But Turkey has long viewed the Kurdish SDF fighters, many with ties to the Kurdish People's Protection Units (YPG), as an extension of the Turkey-based Kurdistan Workers' Party (PKK). Both Ankara and Washington consider the PKK, which has been engaged in a bloody war with the Turkish military for three decades, a terrorist organization.
On Thursday, Turkey’s foreign minister warned the U.S. the new deal must be implemented quickly.
"We will not allow these efforts [on the safe zone] to turn into the Manbij roadmap," Mevlut Cavusoglu told reporters.
The Manbij roadmap, an agreement last June between Turkey, the U.S. and other NATO allies, called for members of the YPG to withdraw from the key town of Manbij.

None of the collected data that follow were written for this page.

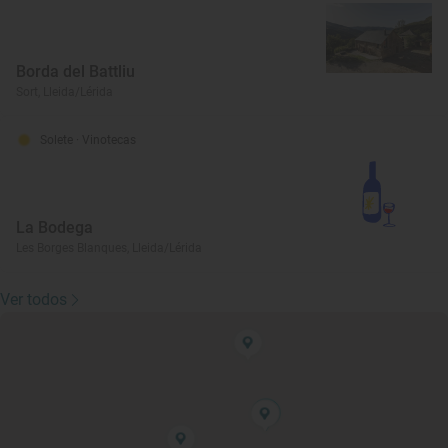
Borda del Battliu
Sort, Lleida/Lérida
Solete
· Vinotecas
La Bodega
Les Borges Blanques, Lleida/Lérida
Ver todos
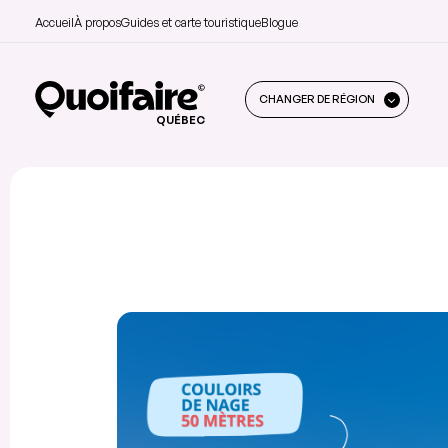
Accueil
À propos
Guides et carte touristique
Blogue
CHANGER DE RÉGION
QUÉBEC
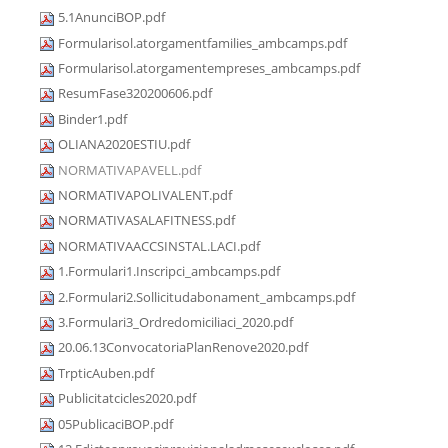
5.1AnunciBOP.pdf
Formularisol.atorgamentfamilies_ambcamps.pdf
Formularisol.atorgamentempreses_ambcamps.pdf
ResumFase320200606.pdf
Binder1.pdf
OLIANA2020ESTIU.pdf
NORMATIVAPAVELL.pdf
NORMATIVAPOLIVALENT.pdf
NORMATIVASALAFITNESS.pdf
NORMATIVAACCSINSTAL.LACI.pdf
1.Formulari1.Inscripci_ambcamps.pdf
2.Formulari2.Sollicitudabonament_ambcamps.pdf
3.Formulari3_Ordredomiciliaci_2020.pdf
20.06.13ConvocatoriaPlanRenove2020.pdf
TrpticAuben.pdf
Publicitatcicles2020.pdf
05PublicaciBOP.pdf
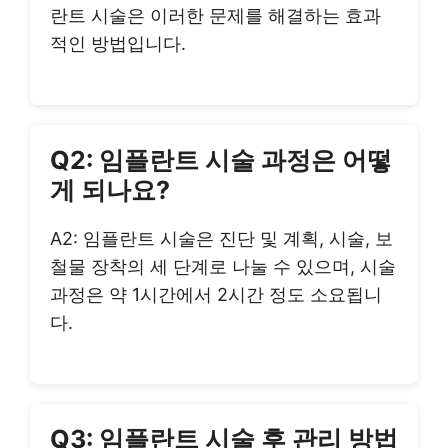
란트 시술은 이러한 문제를 해결하는 효과
적인 방법입니다.
Q2: 임플란트 시술 과정은 어떻
게 되나요?
A2: 임플란트 시술은 진단 및 계획, 시술, 보
철물 장착의 세 단계로 나눌 수 있으며, 시술
과정은 약 1시간에서 2시간 정도 소요됩니
다.
Q3: 임플란트 시술 후 관리 방법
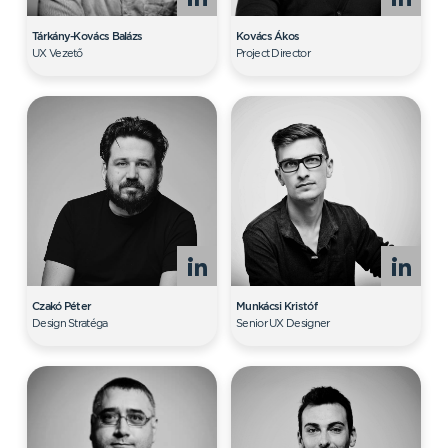
Tárkány-Kovács Balázs
Kovács Ákos
UX Vezető
Project Director
Czakó Péter
Munkácsi Kristóf
Design Stratéga
Senior UX Designer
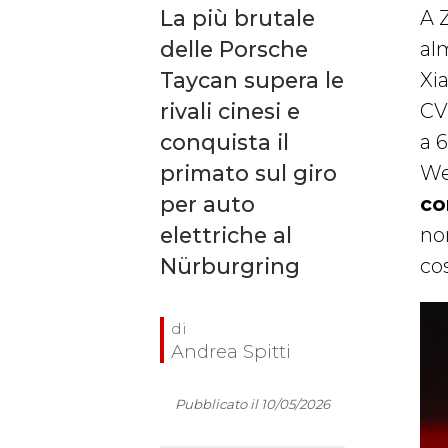
La più brutale
A 
delle Porsche
al
Taycan supera le
Xi
rivali cinesi e
CV
conquista il
a 
primato sul giro
We
per auto
co
elettriche al
no
Nürburgring
cos
Andrea Spitti
Pubblicato il 10/05/2026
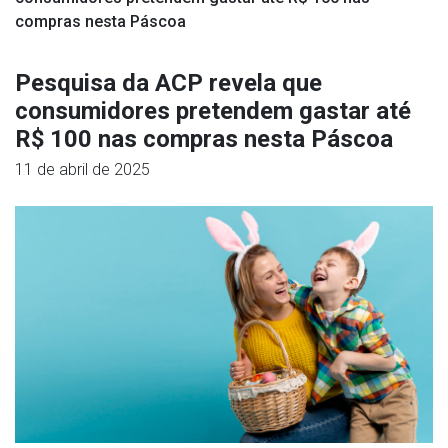
compras nesta Páscoa
Pesquisa da ACP revela que
consumidores pretendem gastar até
R$ 100 nas compras nesta Páscoa
11 de abril de 2025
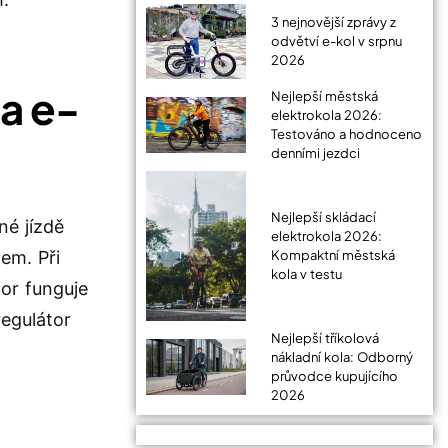
3 nejnovější zprávy z
odvětví e-kol v srpnu
2026
na e-
Nejlepší městská
elektrokola 2026:
Testováno a hodnoceno
denními jezdci
Nejlepší skládací
né jízdě
elektrokola 2026:
Kompaktní městská
lem. Při
kola v testu
or funguje
regulátor
Nejlepší tříkolová
nákladní kola: Odborný
průvodce kupujícího
2026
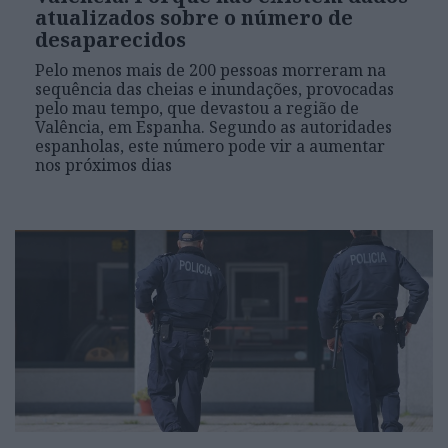
atualizados sobre o número de
desaparecidos
Pelo menos mais de 200 pessoas morreram na
sequência das cheias e inundações, provocadas
pelo mau tempo, que devastou a região de
Valência, em Espanha. Segundo as autoridades
espanholas, este número pode vir a aumentar
nos próximos dias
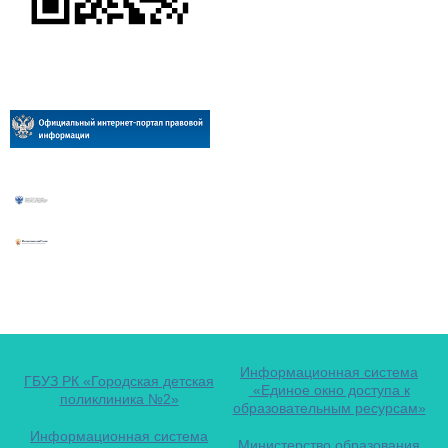
Информационная система
ГБУЗ РК «Городская детская
«Единое окно доступа к
поликлиника №2»
образовательным ресурсам»
Информационная система
Министерство образования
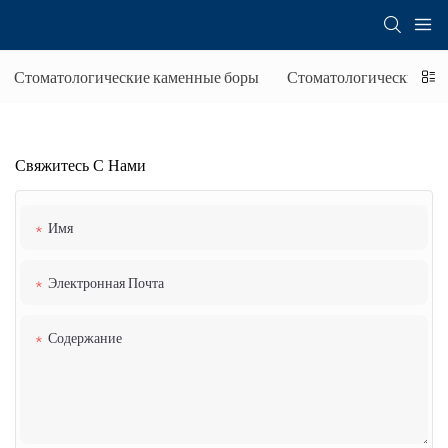
Стоматологические каменные боры
Стоматологические бор
Свяжитесь С Нами
Имя
Электронная Почта
Содержание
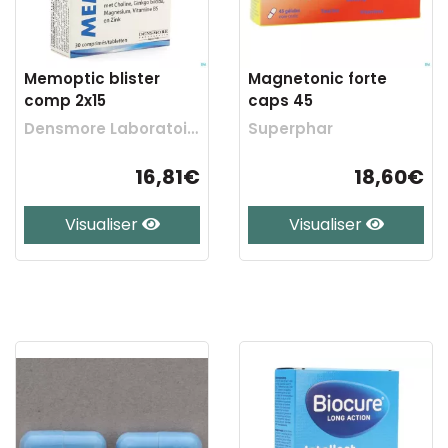
Memoptic blister
Magnetonic forte
comp 2x15
caps 45
Densmore Laboratoire
Superphar
16,81€
18,60€
Visualiser
Visualiser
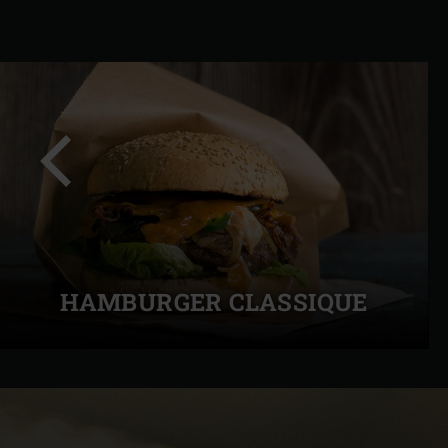
Diapo
précédente
HAMBURGER CLASSIQUE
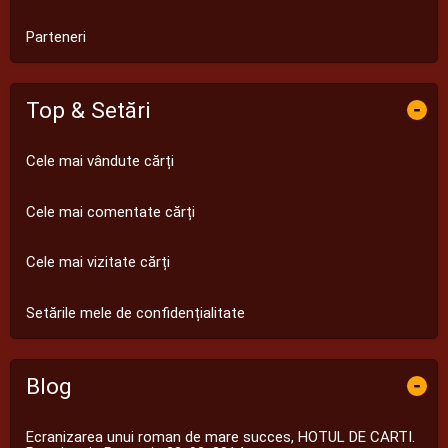
Parteneri
Top & Setări
-
Cele mai vândute cărți
Cele mai comentate cărți
Cele mai vizitate cărți
Setările mele de confidențialitate
Blog
-
Ecranizarea unui roman de mare succes, HOTUL DE CARTI.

But progress has been slow, for which Turkey blames the U.S.
“The United States delayed this with many excuses, such as joint patrols," Cavusoglu said.
While the new agreement to establish a safe zone in northeastern Syria seems to have postponed an imminent military action by Turkey, key details, like the size of the zone remain unresolved.
Heading into this week’s talks, the U.S. had proposed a two-tier zone that would be 14 kilometers deep. That is less than half the size Turkey had demanded. Turkey had also been requesting ultimate authority over the area, control that the U.S. has been hesitant to grant.
Earlier this week, U.S. Defense Secretary Mark Esper said warned Turkey any unilateral military action in northeast Syria would be "unacceptable.”